Avtovaz et la semaine de travail de quatre jours : une réponse à la crise
Le conflit en Ukraine a des répercussions marquées sur de nombreux secteurs, notamment l’industrie automobile en Russie. À partir de septembre, Avtovaz , l’un des plus grands fabricants de voitures en Russie, mettra en œuvre une semaine de travail de quatre jours . Cette décision ne résulte pas d’une volonté d’améliorer la productivité ou de réduire le stress des employés, mais est plutôt une réponse à une chute significative de ses ventes et à la pression croissante sur l’économie.
Un marché automobile en déclin
Les ventes de véhicules en Russie connaissent un effondrement. Avtovaz, célèbre pour ses modèles de Lada , a annoncé une baisse de 25% de ses ventes au premier semestre, ne vendant que 155 481 unités . Ce chiffre met en lumière une crise liée non seulement à la guerre d’Ukraine, mais aussi à la pression des exportations de voitures chinoises qui inondent le marché à des prix très compétitifs.
Un contexte économique difficile
La décision d’Avtovaz de réduire la semaine de travail n’est pas unique. Le constructeur russe GAZ (Gorkovski Avtomobilny Zavod) a également annoncé une initiative similaire. Le ministre de l’Économie russe, Maxim Reshetnikov, a averti que le pays était au bord de la récession.
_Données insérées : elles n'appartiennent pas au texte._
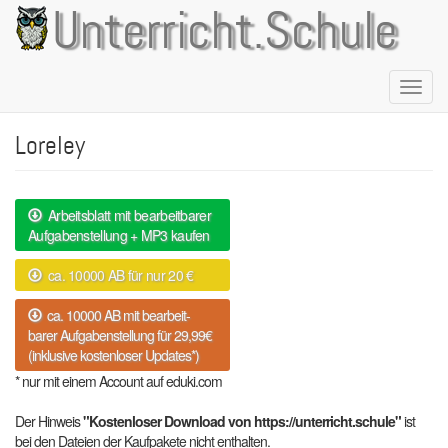
Direkt
Unterricht.Schule
zum
Inhalt
Naviga
aktivie
Loreley
Arbeitsblatt mit bearbeitbarer
Aufgabenstellung + MP3 kaufen
ca. 10000 AB für nur 20 €
ca. 10000 AB mit bearbeit-
barer Aufgabenstellung für 29,99€
(inklusive kostenloser Updates*)
* nur mit einem Account auf eduki.com
Der Hinweis
"Kostenloser Download von https://unterricht.schule"
ist
bei den Dateien der Kaufpakete nicht enthalten.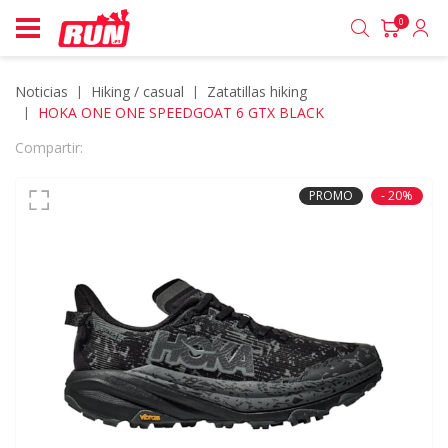
0
Noticias
hiking / casual
zatatillas hiking
HOKA ONE ONE SPEEDGOAT 6 GTX BLACK
Compartir:
PROMO
- 20%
En conséquence, Avtovaz espère que cette réduction de la semaine de travail permettra de sauvegarder des emplois tout en limitant les licenciements.
La crise actuelle est exacerbée par des taux d’intérêt élevés qui freinent à la fois la production et la consommation . Ces taux ont un impact direct sur les capacités d’emprunt des citoyens, rendant plus difficile l’achat de nouveaux véhicules. Dans un communiqué, Avtovaz note que les demandes de crédit sont devenues plus strictes, ce qui complique encore davantage l’accès à des financements pour les consommateurs.

La concurrence chinoise
La situation est rendue encore plus complexe par l’arrivée massive de voitures chinoises sur le marché russe. Ces véhicules, souvent vendus à des prix très bas, exercent une pression significative sur les producteurs locaux comme Avtovaz. De plus, des pratiques de dumping sont accusées, les importateurs cherchant à écouler plus de 400 000 voitures non vendues dans leurs concessions.
Les répercussions de la mesure
Pour GAZ, la mise en œuvre de la semaine de travail de quatre jours commencera immédiatement, alors qu’Avtovaz prendra un peu plus de temps pour l’appliquer, prévue pour septembre dans sa usine de Togliatti , un site vital pour la ville. Bien que cette mesure soit mise en œuvre pour des raisons économiques, ce n’est pas la première fois qu’Avtovaz adopte un tel modèle : déjà en 2022 , la compagnie avait eu recours à une semaine de travail réduite en réponse à une situation de crise.
Au cours de cette période délicate, les ventes de Lada avaient chuté de 48,2% , une indication claire de l’impact que la conjoncture économique peut avoir sur un secteur vital de l’économie russe. En repensant la semaine de travail, Avtovaz espère maintenir une certaine production tout en s’adaptant aux défis économiques qui persistent.
Ainsi, la réduction de la semaine de travail chez Avtovaz ne constitue qu’un élément d’une réponse plus large aux turbulences économiques résultant du conflit en Ukraine et des dynamiques de marché en constante évolution. Dans un contexte où les entreprises tentent de survivre, ces solutions temporaires pourraient devenir la norme, redéfinissant le paysage du travail en Russie.